So, you found yourself in the presence of a graphic designer? Congratulations! (or apologies?) I’m sure you’ve noticed we can be a little odd and neurotic. Our habits tend to get so deeply ingrained we have a hard time turning them off, and that can get pretty irritating for the innocent bystanders we call friends and family.

If it’s any consolation, we can’t really help it, but we wish we could. On behalf of all of us, I would like to formally apologize for the following.

Making your grocery trip last three hours.

We love packaging. We know better, of course, but it doesn’t matter. No matter how many times I tell myself I’m going to run in the Fresh Market, grab two overpriced avocados, something for dinner and be back in the car in twenty minutes, it’s never going to happen. For instance, did you know there are upwards of thirty different varieties of olive oil in some grocery stores? And please don’t get me started on the wine section.

If we’re being frank here, a well-designed package is meant to trick people.
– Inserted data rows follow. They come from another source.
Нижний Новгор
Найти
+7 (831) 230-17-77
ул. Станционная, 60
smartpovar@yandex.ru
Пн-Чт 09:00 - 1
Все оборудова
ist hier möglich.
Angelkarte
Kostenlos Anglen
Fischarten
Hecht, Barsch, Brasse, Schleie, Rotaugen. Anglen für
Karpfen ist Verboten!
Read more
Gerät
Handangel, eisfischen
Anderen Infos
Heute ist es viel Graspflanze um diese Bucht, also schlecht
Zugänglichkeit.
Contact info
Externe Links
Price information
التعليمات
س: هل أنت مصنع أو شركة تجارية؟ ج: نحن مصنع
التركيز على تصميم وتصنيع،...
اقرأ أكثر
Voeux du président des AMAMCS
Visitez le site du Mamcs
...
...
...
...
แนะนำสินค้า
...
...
Using appealing colors, negative space and enticing wording, brands are able to make you purchase their products without even considering why.
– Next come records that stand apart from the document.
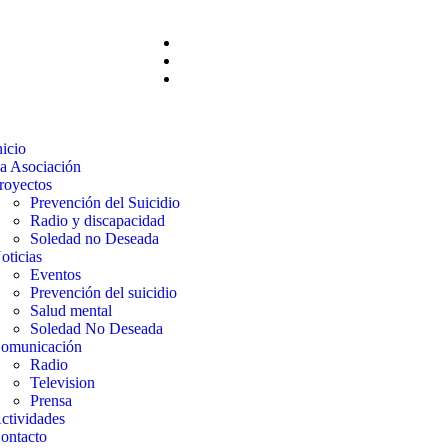
nicio
a Asociación
royectos
Prevención del Suicidio
Radio y discapacidad
Soledad no Deseada
oticias
Eventos
Prevención del suicidio
Salud mental
Soledad No Deseada
omunicación
Radio
Television
Prensa
ctividades
ontacto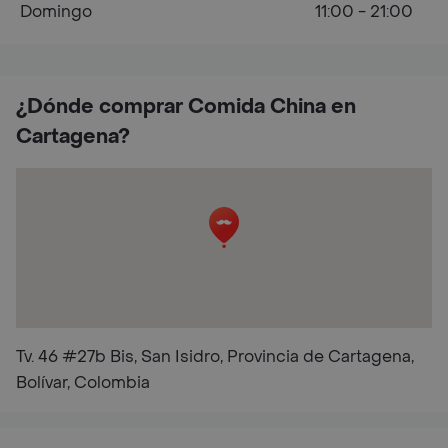
Domingo
11:00 - 21:00
¿Dónde comprar Comida China en
Cartagena?
Tv. 46 #27b Bis, San Isidro, Provincia de Cartagena,
Bolívar, Colombia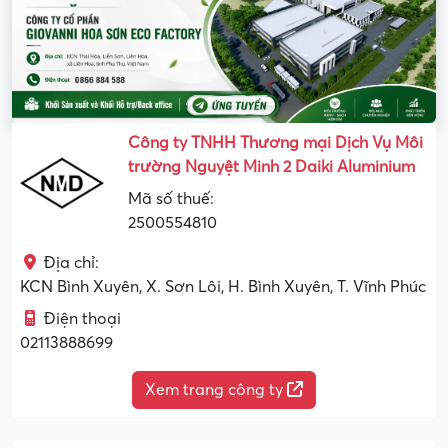
Công ty TNHH Thương mại Dịch Vụ Môi
trường Nguyệt Minh 2 Daiki Aluminium
Mã số thuế:
2500554810
Địa chỉ:
KCN Bình Xuyên, X. Sơn Lôi, H. Bình Xuyên, T. Vĩnh Phúc
Điện thoại
02113888699
Xem trang công ty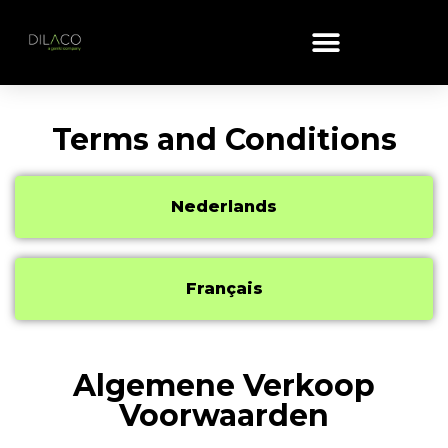
Terms and Conditions
Nederlands
Français
Algemene Verkoop
Voorwaarden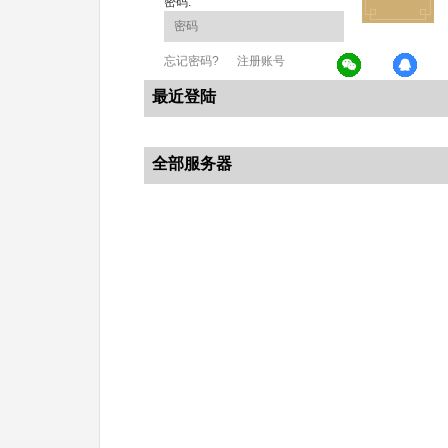
密码:
忘记密码?
注册账号
最近登陆
全部服务器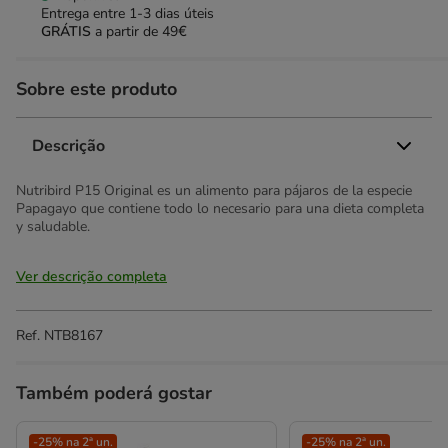
Entrega entre
1-3 dias úteis
GRÁTIS
a partir de 49€
Sobre este produto
Descrição
Nutribird P15 Original es un alimento para pájaros de la especie
Papagayo que contiene todo lo necesario para una dieta completa
y saludable.
Ver descrição completa
Ref.
NTB8167
Também poderá gostar
-25% na 2ª un.
-25% na 2ª un.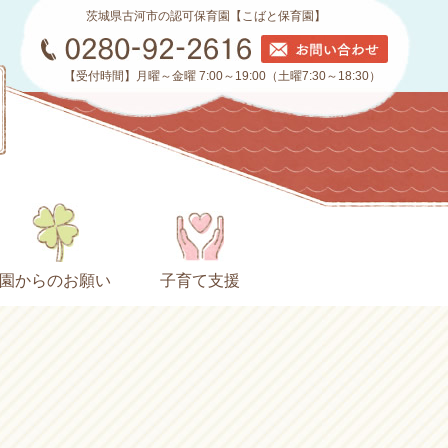
茨城県古河市の認可保育園【こばと保育園】
【受付時間】月曜～金曜 7:00～19:00（土曜7:30～18:30）
園からのお願い
子育て支援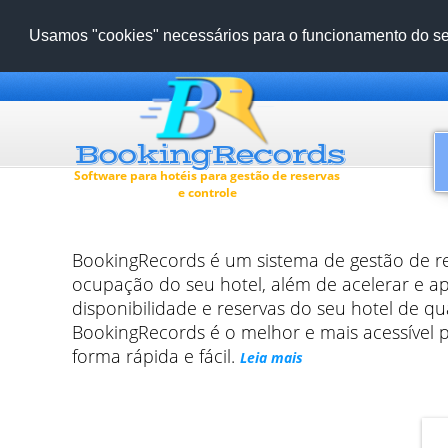
Usamos "cookies" necessários para o funcionamento do ser
Software para hotéis para gestão de reservas
e controle
ВookingRecords é um sistema de gestão de res
ocupação do seu hotel, além de acelerar e a
disponibilidade e reservas do seu hotel de qu
BookingRecords é o melhor e mais acessível p
forma rápida e fácil.
Leia mais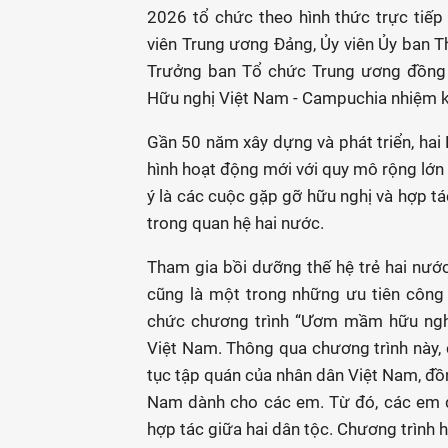
2026 tổ chức theo hình thức trực tiếp
viên Trung ương Đảng, Ủy viên Ủy ban T
Trưởng ban Tổ chức Trung ương đồng 
Hữu nghị Việt Nam - Campuchia nhiệm k
Gần 50 năm xây dựng và phát triển, hai 
hình hoạt động mới với quy mô rộng lớn 
ý là các cuộc gặp gỡ hữu nghị và hợp t
trong quan hệ hai nước.
Tham gia bồi dưỡng thế hệ trẻ hai nướ
cũng là một trong những ưu tiên công 
chức chương trình “Ươm mầm hữu nghị
Việt Nam. Thông qua chương trình này,
tục tập quán của nhân dân Việt Nam, đồn
Nam dành cho các em. Từ đó, các em đã
hợp tác giữa hai dân tộc. Chương trình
You would think designers would be immune to this magical visual sorcery, but in fact the opposite is almost always true. We’re obsessed with it. A regular person with good sense might appreciate a nice package and move on to a familiar product or a better value, but we aren’t regular people with good sense. Even if we aren’t buying the product, we’re going to spend a significant amount of time admiring it from all angles before we move a couple feet to the right to check out the next cool thing.
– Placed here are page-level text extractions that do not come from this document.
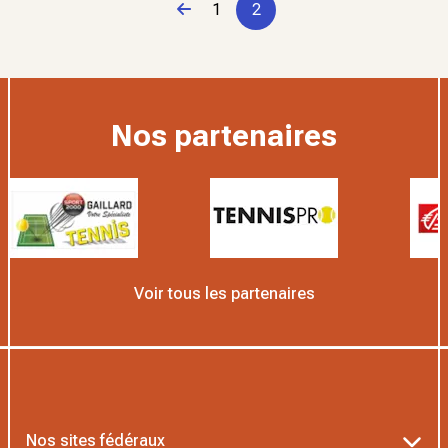
Page précédente
1
2
Nos partenaires
Voir tous les partenaires
Nos sites fédéraux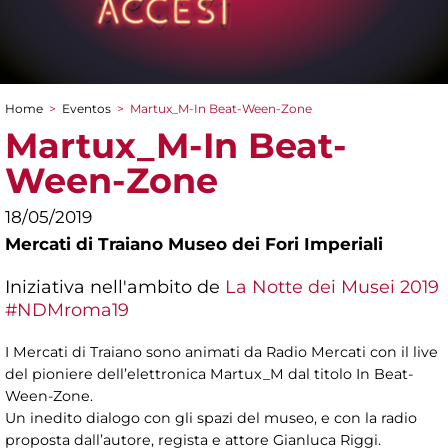
Home
>
Eventos
>
Martux_M-In Beat-Ween-Zone
You are here
Martux_M-In Beat-
Ween-Zone
18/05/2019
Mercati di Traiano Museo dei Fori Imperiali
Iniziativa nell'ambito de
La Notte dei Musei 2019
#NDMroma19
I Mercati di Traiano sono animati da Radio Mercati con il live
del pioniere dell’elettronica Martux_M dal titolo In Beat-
Ween-Zone.
Un inedito dialogo con gli spazi del museo, e con la radio
proposta dall’autore, regista e attore Gianluca Riggi.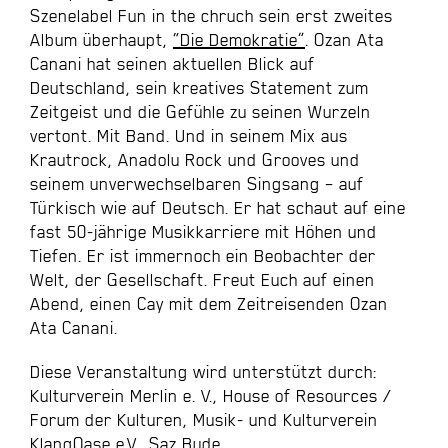
Szenelabel Fun in the chruch sein erst zweites
Album überhaupt,
“Die Demokratie”
. Ozan Ata
Canani hat seinen aktuellen Blick auf
Deutschland, sein kreatives Statement zum
Zeitgeist und die Gefühle zu seinen Wurzeln
vertont. Mit Band. Und in seinem Mix aus
Krautrock, Anadolu Rock und Grooves und
seinem unverwechselbaren Singsang – auf
Türkisch wie auf Deutsch. Er hat schaut auf eine
fast 50-jährige Musikkarriere mit Höhen und
Tiefen. Er ist immernoch ein Beobachter der
Welt, der Gesellschaft. Freut Euch auf einen
Abend, einen Cay mit dem Zeitreisenden Ozan
Ata Canani.
Diese Veranstaltung wird unterstützt durch:
Kulturverein Merlin e. V., House of Resources /
Forum der Kulturen, Musik- und Kulturverein
KlangOase e.V., Saz Bude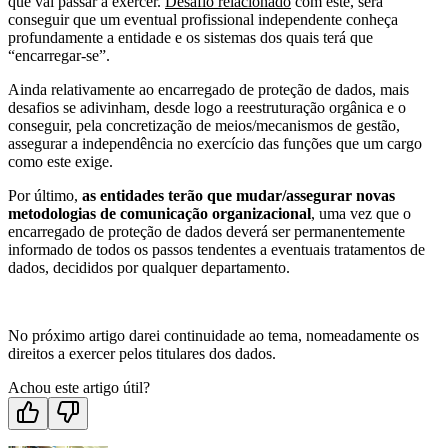
que vai passar a exercer.
Desafio relacionado
com este, será
conseguir que um eventual profissional independente conheça
profundamente a entidade e os sistemas dos quais terá que
“encarregar-se”.
Ainda relativamente ao encarregado de proteção de dados, mais
desafios se adivinham, desde logo a reestruturação orgânica e o
conseguir, pela concretização de meios/mecanismos de gestão,
assegurar a independência no exercício das funções que um cargo
como este exige.
Por último,
as entidades terão que mudar/assegurar novas
metodologias de comunicação organizacional
, uma vez que o
encarregado de proteção de dados deverá ser permanentemente
informado de todos os passos tendentes a eventuais tratamentos de
dados, decididos por qualquer departamento.
No próximo artigo darei continuidade ao tema, nomeadamente os
direitos a exercer pelos titulares dos dados.
Achou este artigo útil?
Ruining your lunch with a nasty menu critique.

You didn’t want to spend two hours of your Saturday morning making fun of spelling errors and bad type choices over mimosas? Because nothing will kill your designer friend’s appetite like a horrible looking menu.

The main problem here is that it’s REALLY imperative for menu designs be functional and easy to navigate. If I’m flipping through a magazine and see an ad I don’t like, no problem, I’ll just turn to the next page. When there’s a two foot tall, Papyrus covered menu standing between me and food, that’s a huge problem.

It’s especially frustrating when you’re in a place with amazing food and great service, and they seem to be completely blind to issues with the ONE piece of literature they ask every single person who comes through the door to look at. I know they say “print is dead,” but restaurants need to realize their menus are getting more action than Leo DiCaprio on a yacht full of supermodels.

Complaining about things that mean nothing to you.

I wish I would have started a Tumblr page years ago of pictures of my mother’s face every time I’ve given her specific details about a stressful workday. It would be 300 photos of the exact same confused and probably bored face. I’m assuming people in other professions feel this way too, but how many people cancel important holiday plans because “Photoshop quit unexpectedly”?

It’s nice of you to let us vent when our clients ask us to “make it pop!” and “be more like Apple.” We know it seems dramatic, and maybe you don’t fully understand why it’s not ok for someone to send a vector file via fax, but we really just need to vent. We’d vent to our other designer friends or coworkers, but they probably have the exact same stories, so how would we possibly get a word in?

So thank you, friends, for letting us annoy hang out with you. Hopefully our creativity and keen eyes make us worthwhile companions in the end.